Everything runs hands-off on load. Useful controls:

  • seed / grid (world folder): every seed is a new range, up to 4096² on WebGPU. Physics stays resolution-independent: above 1024² the soil model scales particle count ∝ area and particle path length ∝ grid, so maturity holds at ~1600 turbo iterations (≈2 min at 2048², ≈10 min at 4096² on an M2 Max). Below 1024² the auto-pause scales instead (400 @ 512²).
  • run turbo: batched iterations at full speed (thousands/second).
  • run multiscale: coarse-to-fine schedule, e.g. 512:12000,1024:4000.
  • style: relief (grayscale hillshade + drainage threads), paper (warm hypsometric ramp + translucent discharge belts, after the paper's figures) or natural (hypsometric palette with water surfaces).
  • export: PNG-16 / float TIFF / EXR heightmaps, GLB/OBJ meshes, and full simulation checkpoints.

Two simulation models

soillib (classic, default) — a faithful TypeScript + WGSL port of the particle erosion model from soillib by Nicholas McDonald: hydraulic particles with tracked discharge/momentum fields, equilibrium sediment transfer, and bank-stability debris flow. This is a transient model (no uplift): it carves an initial fBm range and the app auto-pauses at scenic maturity. WebGPU only (needs read-write atomics). Includes a visit-safe stability fix for the debris kernel's concurrent-particle overshoot at high resolution.

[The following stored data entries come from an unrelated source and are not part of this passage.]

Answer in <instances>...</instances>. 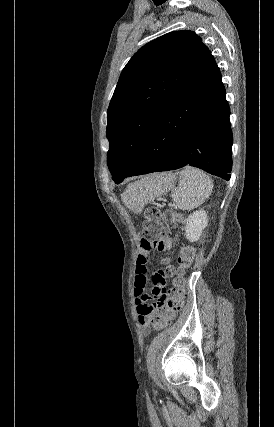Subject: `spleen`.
I'll list each match as a JSON object with an SVG mask.
<instances>
[{"label": "spleen", "instance_id": "spleen-1", "mask_svg": "<svg viewBox=\"0 0 274 427\" xmlns=\"http://www.w3.org/2000/svg\"><path fill=\"white\" fill-rule=\"evenodd\" d=\"M131 186H136L137 188H146L150 190L153 194L150 196H159L164 190L159 186V190H156V180H140V182H135ZM213 184L209 180L207 174L197 170V168H191V166H185L184 170L180 172V180L178 188H175L172 198L174 200L175 210H194L198 208L201 204H204L205 200L209 198L212 192ZM141 196V194H140Z\"/></svg>", "mask_w": 274, "mask_h": 427}]
</instances>
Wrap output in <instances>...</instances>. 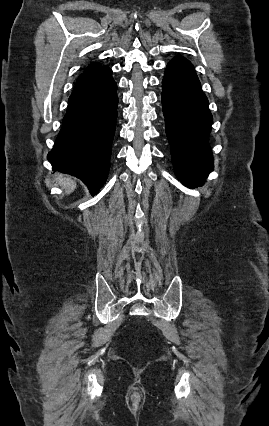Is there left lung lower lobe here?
<instances>
[{"instance_id":"1","label":"left lung lower lobe","mask_w":269,"mask_h":426,"mask_svg":"<svg viewBox=\"0 0 269 426\" xmlns=\"http://www.w3.org/2000/svg\"><path fill=\"white\" fill-rule=\"evenodd\" d=\"M166 134L177 178L187 187L202 184L213 170L208 144L212 115L192 64L177 56L162 81Z\"/></svg>"}]
</instances>
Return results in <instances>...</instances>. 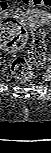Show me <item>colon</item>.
Wrapping results in <instances>:
<instances>
[{"mask_svg":"<svg viewBox=\"0 0 51 153\" xmlns=\"http://www.w3.org/2000/svg\"><path fill=\"white\" fill-rule=\"evenodd\" d=\"M29 6H51V0H23ZM1 46L10 52L21 49L27 40L24 27L15 19H5L1 22ZM29 58L34 66H41L46 59L45 31L36 28L29 51ZM11 73L20 82H28L33 69L29 62L23 57H16L11 64Z\"/></svg>","mask_w":51,"mask_h":153,"instance_id":"5ec220e1","label":"colon"}]
</instances>
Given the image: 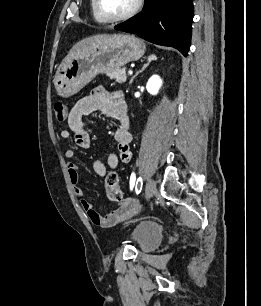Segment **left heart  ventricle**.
Masks as SVG:
<instances>
[{"mask_svg":"<svg viewBox=\"0 0 261 306\" xmlns=\"http://www.w3.org/2000/svg\"><path fill=\"white\" fill-rule=\"evenodd\" d=\"M136 0H101L104 11L111 16H120L127 13Z\"/></svg>","mask_w":261,"mask_h":306,"instance_id":"b2bd125f","label":"left heart ventricle"}]
</instances>
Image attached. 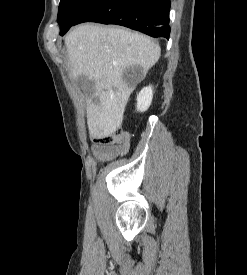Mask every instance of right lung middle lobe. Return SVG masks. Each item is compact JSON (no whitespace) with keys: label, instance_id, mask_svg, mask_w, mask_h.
Returning a JSON list of instances; mask_svg holds the SVG:
<instances>
[{"label":"right lung middle lobe","instance_id":"obj_1","mask_svg":"<svg viewBox=\"0 0 247 275\" xmlns=\"http://www.w3.org/2000/svg\"><path fill=\"white\" fill-rule=\"evenodd\" d=\"M100 0H61L58 11L60 33L68 31L75 20L89 7Z\"/></svg>","mask_w":247,"mask_h":275}]
</instances>
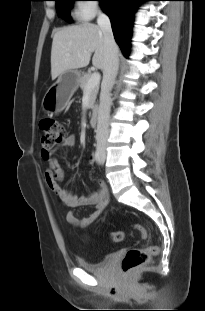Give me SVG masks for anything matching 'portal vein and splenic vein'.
Wrapping results in <instances>:
<instances>
[{"mask_svg":"<svg viewBox=\"0 0 205 311\" xmlns=\"http://www.w3.org/2000/svg\"><path fill=\"white\" fill-rule=\"evenodd\" d=\"M100 73L95 72L92 74L91 78L89 79L87 85H86V90L89 91L92 88H94L95 86L99 85L100 83Z\"/></svg>","mask_w":205,"mask_h":311,"instance_id":"18ae733b","label":"portal vein and splenic vein"}]
</instances>
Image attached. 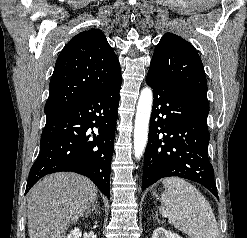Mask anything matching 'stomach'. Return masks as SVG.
Listing matches in <instances>:
<instances>
[{"label": "stomach", "mask_w": 247, "mask_h": 238, "mask_svg": "<svg viewBox=\"0 0 247 238\" xmlns=\"http://www.w3.org/2000/svg\"><path fill=\"white\" fill-rule=\"evenodd\" d=\"M153 195H154V196H157V192H156V191H153Z\"/></svg>", "instance_id": "1"}]
</instances>
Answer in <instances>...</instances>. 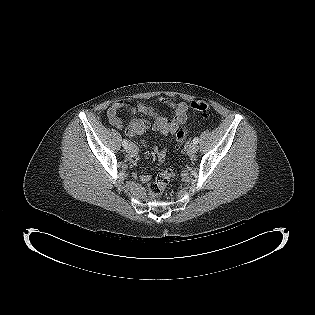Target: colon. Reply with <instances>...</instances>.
Listing matches in <instances>:
<instances>
[{"instance_id": "colon-1", "label": "colon", "mask_w": 315, "mask_h": 315, "mask_svg": "<svg viewBox=\"0 0 315 315\" xmlns=\"http://www.w3.org/2000/svg\"><path fill=\"white\" fill-rule=\"evenodd\" d=\"M191 109L193 111L202 113L204 115H208L209 112V105L207 102L202 101V100H196L194 102L191 103L190 105ZM140 122L139 120L133 122L137 123ZM187 129H180L179 131H177L176 133V138H177V142L179 145H181L184 140L187 137ZM176 175V170L175 169H167L161 173H159L155 179L154 182H152L149 185V191L153 196H159L163 193L165 187L167 186L168 182L174 178Z\"/></svg>"}]
</instances>
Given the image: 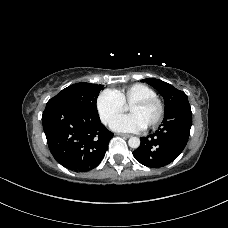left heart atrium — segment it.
<instances>
[{
	"mask_svg": "<svg viewBox=\"0 0 228 228\" xmlns=\"http://www.w3.org/2000/svg\"><path fill=\"white\" fill-rule=\"evenodd\" d=\"M110 126L118 132H140L146 128L134 114L118 116L111 121Z\"/></svg>",
	"mask_w": 228,
	"mask_h": 228,
	"instance_id": "39dd6f15",
	"label": "left heart atrium"
}]
</instances>
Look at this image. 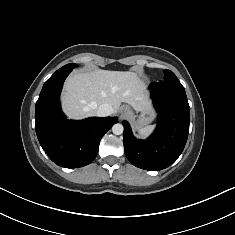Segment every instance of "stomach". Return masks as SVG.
I'll list each match as a JSON object with an SVG mask.
<instances>
[{
    "instance_id": "1",
    "label": "stomach",
    "mask_w": 235,
    "mask_h": 235,
    "mask_svg": "<svg viewBox=\"0 0 235 235\" xmlns=\"http://www.w3.org/2000/svg\"><path fill=\"white\" fill-rule=\"evenodd\" d=\"M129 115L138 130L143 129L155 119V112H153L150 107H145L135 112L130 111Z\"/></svg>"
}]
</instances>
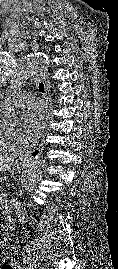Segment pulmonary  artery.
I'll list each match as a JSON object with an SVG mask.
<instances>
[{"instance_id": "e3ab8cb5", "label": "pulmonary artery", "mask_w": 118, "mask_h": 269, "mask_svg": "<svg viewBox=\"0 0 118 269\" xmlns=\"http://www.w3.org/2000/svg\"><path fill=\"white\" fill-rule=\"evenodd\" d=\"M33 99V95L28 91H21L15 94L14 103L17 105L29 103Z\"/></svg>"}]
</instances>
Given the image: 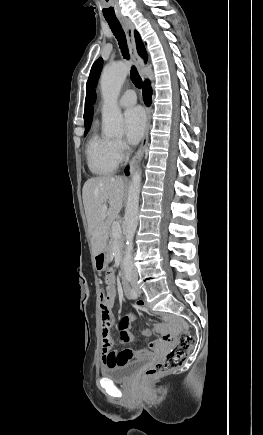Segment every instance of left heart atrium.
I'll use <instances>...</instances> for the list:
<instances>
[{
  "label": "left heart atrium",
  "instance_id": "left-heart-atrium-1",
  "mask_svg": "<svg viewBox=\"0 0 263 435\" xmlns=\"http://www.w3.org/2000/svg\"><path fill=\"white\" fill-rule=\"evenodd\" d=\"M125 134L128 143L137 144L145 129L146 120L143 110L140 107H132L124 114Z\"/></svg>",
  "mask_w": 263,
  "mask_h": 435
}]
</instances>
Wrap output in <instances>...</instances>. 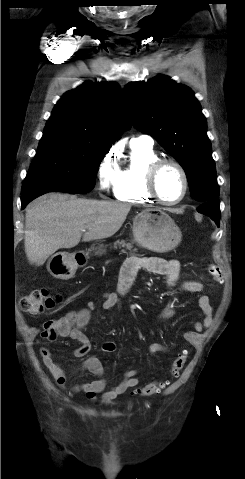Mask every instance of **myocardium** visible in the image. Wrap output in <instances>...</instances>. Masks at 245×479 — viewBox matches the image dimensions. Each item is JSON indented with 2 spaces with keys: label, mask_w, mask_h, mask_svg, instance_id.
<instances>
[{
  "label": "myocardium",
  "mask_w": 245,
  "mask_h": 479,
  "mask_svg": "<svg viewBox=\"0 0 245 479\" xmlns=\"http://www.w3.org/2000/svg\"><path fill=\"white\" fill-rule=\"evenodd\" d=\"M166 166H173L179 173L182 178L183 182V191L181 196L174 200V201H167L165 200L159 193L158 190V177L160 172L165 168ZM146 189L148 193L159 203L164 204V205H176L182 202L189 189V179L187 172L183 165L178 162L175 159L172 158H158L155 160L148 168L147 174H146Z\"/></svg>",
  "instance_id": "myocardium-1"
}]
</instances>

geotransport (paper) — an independent implementation of the stochastic geomorphological transport method of McDonald & Cordonnier (2026): a generic Monte-Carlo solver for div(φ·v) = S − R·φ drives water, sediment, debris and momentum transport, with fluvial/landslide/ debris-flow erosion updating the height field under tectonic uplift. Three cross-validated backends:

backend role notes
CPU (f64) reference pure TS, runs in vitest
WebGL2 fallback splat-based accumulation (no atomics in WebGL)
WebGPU default 64-bit fixed-point atomics — order-independent, bit-deterministic per seed; 27–70× faster than the WebGL path

The braided plain (exp) preset targets the paper's braided-river regime (piedmont range shedding sediment onto a tilted basin). Run turbo to ~8k iterations at 512² and connected anastomosing channel networks span the plain. Three ingredients were needed to break the sheet-flow speckle deadlock (at sub-millimetre depths the 1/h friction term amplifies Monte-Carlo noise into a channel-fragmenting feedback): an alluvial friction floor applied to the plain only (frictionHMinM, band-masked so the range keeps bedrock thin-flow and still carves), partial orographic rain (rainMountainFrac — range-fed channels out-compete local rills), and heavy temporal filtering (β = 0.03). Longer runs over-aggrade and regress. Remaining gap to the paper's figures: wide multi-thread braid belts need lateral channel wandering that this configuration does not yet reproduce.

Validation & benchmarks

npm test           # CPU suites: solver convergence, invariants, goldens
npm run validate   # headless Chrome: cone test (§15.1), single-step
                   # parity, trajectory gates — CPU vs WebGL vs WebGPU
npm run bench:headless

Baseline numbers and methodology live in docs/PERF.md (Apple M2 Max: 1.1 / 3.0 / 14.1 ms per full iteration at 256² / 512² / 1024² on WebGPU).

References

  • Nicholas McDonald and Guillaume Cordonnier. Stochastic Geomorphological Transport for Terrain Erosion Simulation. ACM Transactions on Graphics 45(4), Article 78, 2026.
  • Nicholas McDonald, soillibhttps://github.com/erosiv/soillib (LGPL-3.0). soillib's source is not vendored here; the classic model is a port, and the ported files carry LGPL-3.0 SPDX headers: src/sim/soil/SoilCpu.ts, src/gpu/wgsl/soil.wgsl, src/gpu/wgsl/soilFilter.wgsl.

License

MIT (LICENSE), with one exception: the three files ported from soillib (listed above) are derivative works and remain LGPL-3.0 (LICENSE.LGPL-3.0) — each carries an SPDX header.